Let’s assemble some evidence. This year has indeed seen some smartphone market contraction.  Not a lot and the numbers have varied slightly. According to Gartner the third quarter of 2019 saw a contraction of 0.4% compared with the third quarter of 2018 and demand has remained weak. 

Certainly an unsettled global trade environment hasn’t helped, with the US and China at loggerheads and Huawei being hit by sanctions. Headwinds, these are usually called. And there are other factors...

Over-featured flagships

This is one reason apparent for the decline. With the most expensive ‘flagship’ phones now moving well beyond £1000, many users in developed markets are now deciding against upgrading at this point. 

Canny buyers 

If they do decide they need a new phone, Gartner says they are looking at the options and, instead of being whipped into line by the need to ‘keep up with the phonses’ they have decided to become more concerned about getting value for money.

“Today’s smartphone users are opting for mid tier smartphones over premium-tier ones,”  says Anshul Gupta, senior research director at Gartner.   

Feature wheelspin

The current crop of leading edge phones are just too good and the new ones don’t have the extra features to justify an expensive purchase. Two cameras are great, who needs three? And who needs even more megapixels? When phone reviews start focusing on the width of the bezel, then you know some sort of innovation limit has been reached.

5G, where are you?

The industry has been trapped in its own hype. If 5G is going to be so game-changing you’d be a fool to buy a smartphone right now... wouldn’t you? As a result, most industry watchers believe that some users are delaying their purchase decisions until next year when they’ll be able to choose between a reasonable bunch of 5G capable smartphones.

Mid tier is where it’s at

When the market does kick into life again, there may be a continued focus on the so-called ‘mid-tier’ phones, which may mean more phones sold and less money being made from each one. Not exactly the end of the smartphone, but maybe an end to the flagship mania.  

Brands change focus

Gartner points out that this shift in emphasis has led the likes of Samsung, Huawei, Xiaomi, OPPO and Vivo to strengthen their entry-level and mid tier smartphone portfolios portfolios. A strategy which helped Huawei, Samsung and OPPO grow in the third quarter of 2019. 

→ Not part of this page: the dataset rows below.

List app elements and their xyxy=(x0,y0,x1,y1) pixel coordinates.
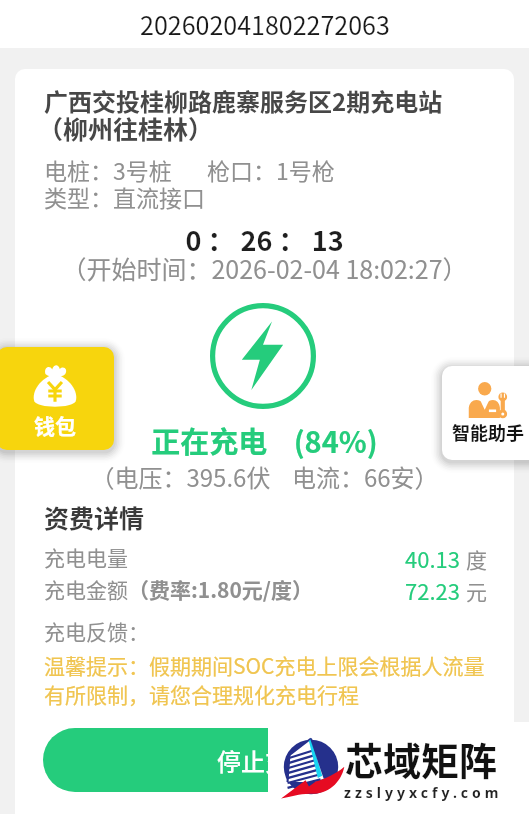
staticText: 充电金额（费率:1.80元/度） xyxy=(44,574,313,604)
staticText: 类型：直流接口 xyxy=(44,180,205,213)
staticText: 电桩：3号桩 xyxy=(44,153,172,186)
staticText: 钱包 xyxy=(34,410,76,440)
button[interactable]: 停止充电 xyxy=(43,728,486,792)
staticText: 72.23 xyxy=(405,574,460,606)
staticText: 40.13 xyxy=(405,542,460,574)
staticText: 广西交投桂柳路鹿寨服务区2期充电站 xyxy=(44,83,443,118)
staticText: 资费详情 xyxy=(44,499,145,535)
button[interactable]: 钱包 xyxy=(0,347,114,450)
staticText: 枪口：1号枪 xyxy=(207,153,335,186)
staticText: 停止充电 xyxy=(217,743,313,778)
staticText: 智能助手 xyxy=(452,419,524,445)
staticText: 正在充电 (84%) xyxy=(0,419,529,461)
staticText: zzslyyxcfy.com xyxy=(344,783,503,802)
button[interactable]: 智能助手 xyxy=(442,366,529,460)
staticText: 202602041802272063 xyxy=(140,6,390,42)
staticText: 元 xyxy=(466,576,487,606)
staticText: （电压：395.6伏 电流：66安） xyxy=(0,459,529,494)
staticText: （开始时间：2026-02-04 18:02:27） xyxy=(0,250,529,286)
staticText: 度 xyxy=(466,544,487,574)
staticText: （柳州往桂林） xyxy=(38,110,214,146)
staticText: 0 ： 26 ： 13 xyxy=(0,220,529,259)
staticText: 充电电量 xyxy=(44,542,128,572)
staticText: 芯域矩阵 xyxy=(345,731,498,786)
staticText: 温馨提示：假期期间SOC充电上限会根据人流量 有所限制，请您合理规化充电行程 xyxy=(44,650,485,709)
staticText: 充电反馈： xyxy=(44,616,149,646)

Which brings us to Apple. It has managed so far to avoid the rush to midtier and, as a result, according to many analysts, this year recorded  another double-digit dip in sales.

But all this might be about to change. Reports of what Apple is about to do (but doesn’t) are a constant feature of the smartphone industry. And this year ‘reports’ are pouring in that Apple is about to go back to the future and reprise a version of its highly popular iPhone SE, launched in 2016 and, for many users, never bettered due to its small screen and pocket size. Not to mention its low price. 

It seems possible (and, given the race to the midtier, likely) that Apple actually will introduce a midtier based on the SE’s brand value. The latest scuttlebut has it that it will be called, not the ‘SE2’, but the iPhone 9 -  the iPhone that never was. 

So does the smartphone go on forever?

The smartphone may eventually be overtaken by a different interface of course. And it may even be whacked by a pair of glasses... one day.  Many observers will agree with Dr. John Bates, tech expert and CEO of Eggplant, a digital performance measurement outfit: “The cell phone, as we know it, will die by the end of the 2020s and be replaced by an implant. Implanted in glasses or another wearable, the device will provide all of the smartphone functionality and a host of AR capabilities—making the current smartphone interface archaic.” 

Well, perhaps

But it seems most likely that users will add the glasses to their tech, not use it to oust the smartphone.